Baca juga: Ini Syarat Usia Minimal Anak Untuk Masuk SD Negeri di Tahun 2022
Baca juga: Marak Tawuran Pelajar Akibat PTM 100 Persen, Pemkot Jaksel dan Kepolisian Bahas Penanganan
"Beliau juga menyampaikan bahwa dalam pencegahan dan penanggulangan ini, BNPT melakukan pembangunan fisik dan non fisik dimana pembangunan non fisik dilakukan melalui pembangunan karakter, semangat toleransi dan semangat membangun kerukunan," kata Boy.
Sementara itu, Yusharto Huntoyungo, menyampaikan arahan dari Menteri Dalam Negeri (Mendagri) Tito Karnavian, yakni pencegahan dan penanggulangan ekstrimisme agar sampai pada tingkat desa.
Yusharto menyampaikan pelaksanaan sampai tingkat Desa sangat potensial untuk dilakukan karena saat ini jumlah Desa di Indonesia berjumlah 74.962 Desa.
Selain itu, memiliki perangkat desa mencapai enam juta lebih termasuk PKK posyandu dan karang taruna yang menjadi Lembaga Kemasyarakatan Desa, sehingga akan lebih mengena kepada masyarakat.
Baca juga: UKI Gelar Webinar Digital Banking, Diana Napitupulu: Cyber Security Harus Diperhatikan
Baca juga: Pembangunan Polder Artha Gading Ditargetkan Rampung Oktober 2022
"Jadi diharapkan penanganan ekstrimisme dan radikalisme berbasis kekerasan yang mengarah kepada terorisme ini tidak hanya sampai pada tingkat pemerintah daerah, tetapi juga sampai dengan tingkat Desa. Dalam kerjasama ini Direktur Jenderal Bina Pemerintahan Desa," ujarnya.

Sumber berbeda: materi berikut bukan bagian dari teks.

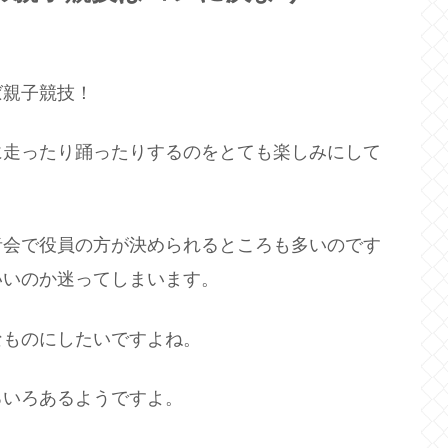
ば親子競技！
に走ったり踊ったりするのをとても楽しみにして
者会で役員の方が決められるところも多いのです
いいのか迷ってしまいます。
なものにしたいですよね。
ろいろあるようですよ。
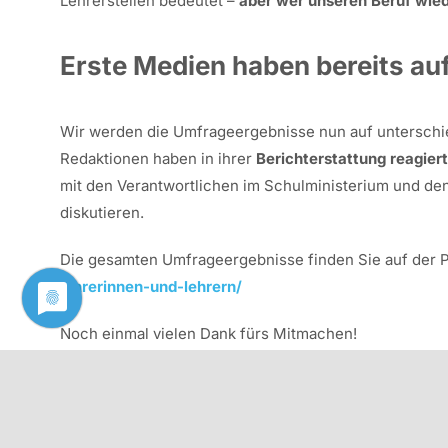
Lehrerstellen bedeutet –
aber wer unseren Beruf wied
Erste Medien haben bereits au
Wir werden die Umfrageergebnisse nun auf unterschi
Redaktionen haben in ihrer
Berichterstattung reagiert
mit den Verantwortlichen im Schulministerium und de
diskutieren.
Die gesamten Umfrageergebnisse finden Sie auf der 
lehrerinnen-und-lehrern/
Noch einmal vielen Dank fürs Mitmachen!
Herzliche Grüße
Ihre Sabine Mistler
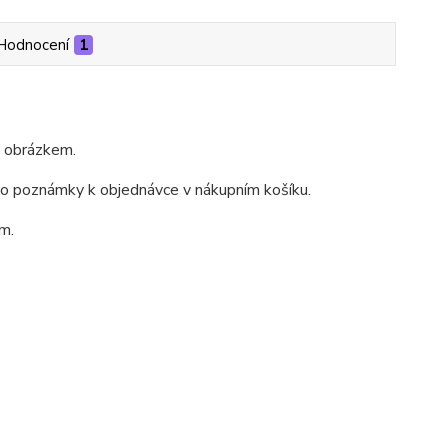
Hodnocení
1
m obrázkem.
do poznámky k objednávce v nákupním košíku.
m.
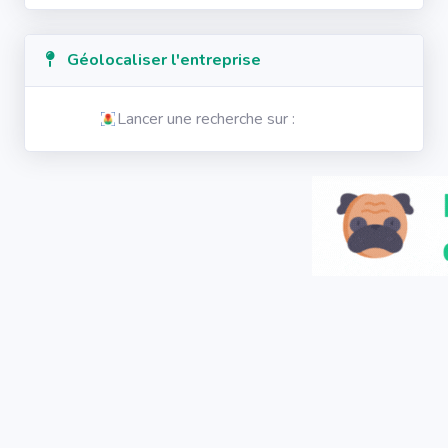
Géolocaliser l'entreprise
Lancer une recherche sur :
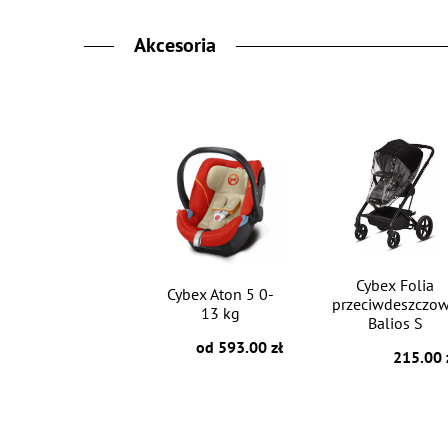
Akcesoria
Cybex Folia
Cybex Aton 5 0-
przeciwdeszczo
13 kg
Balios S
od 593.00 zł
215.00 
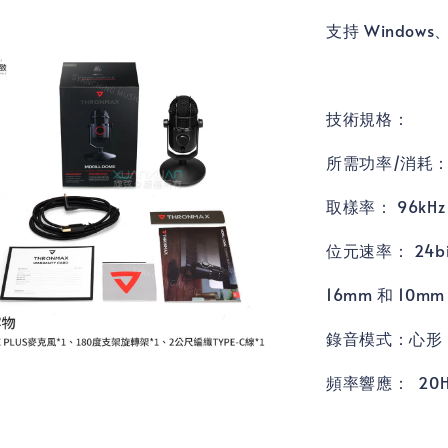
支持 Windows、
技術規格：
所需功率/消耗： 
取樣率： 96kHz
位元速率： 24bi
16mm 和 1
錄音模式：心形
頻率響應： 20Hz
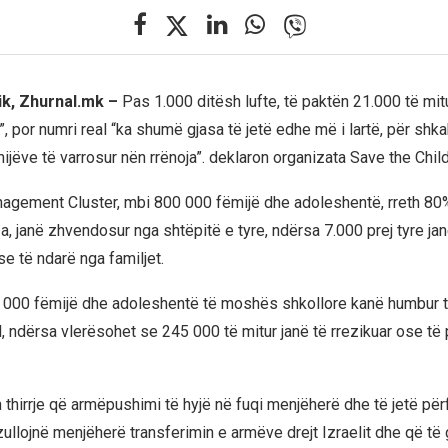
ik, Zhurnal.mk –
Pas 1.000 ditësh lufte, të paktën 21.000 të mitu
, por numri real “ka shumë gjasa të jetë edhe më i lartë, për shka
ijëve të varrosur nën rrënoja”. deklaron organizata Save the Child
agement Cluster, mbi 800 000 fëmijë dhe adoleshentë, rreth 80% 
, janë zhvendosur nga shtëpitë e tyre, ndërsa 7.000 prej tyre jan
e të ndarë nga familjet.
5 000 fëmijë dhe adoleshentë të moshës shkollore kanë humbur t
, ndërsa vlerësohet se 245 000 të mitur janë të rrezikuar ose të 
 thirrje që armëpushimi të hyjë në fuqi menjëherë dhe të jetë për
zullojnë menjëherë transferimin e armëve drejt Izraelit dhe që të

Lebih lanjut dipaparkannya, secara preventif pihaknya dapat memilih desa-desa sebagai pilot project untuk dapat diberikan deradikaslisasi paham-paham terorisme.
"Materi dan contoh-contoh praktis dapat dipelajari oleh perangkat desa melalui peningkatan kapasitas," jelasnya.
Pernyataan Yusharto diamini Boy Rafli Amar.
Guna menangkal paham radikalisme yang berkembang, pihaknya menerbitkan program Warung NKRI (Wadah Akur Rukun Usaha Nurani Gelorakan NKRI).
:quality(30):format(webp):focal(0.5x0.5:0.5x0.5)/wartakota/foto/bank/originals/yusharto-dan-boy-rafli-amar.jpg)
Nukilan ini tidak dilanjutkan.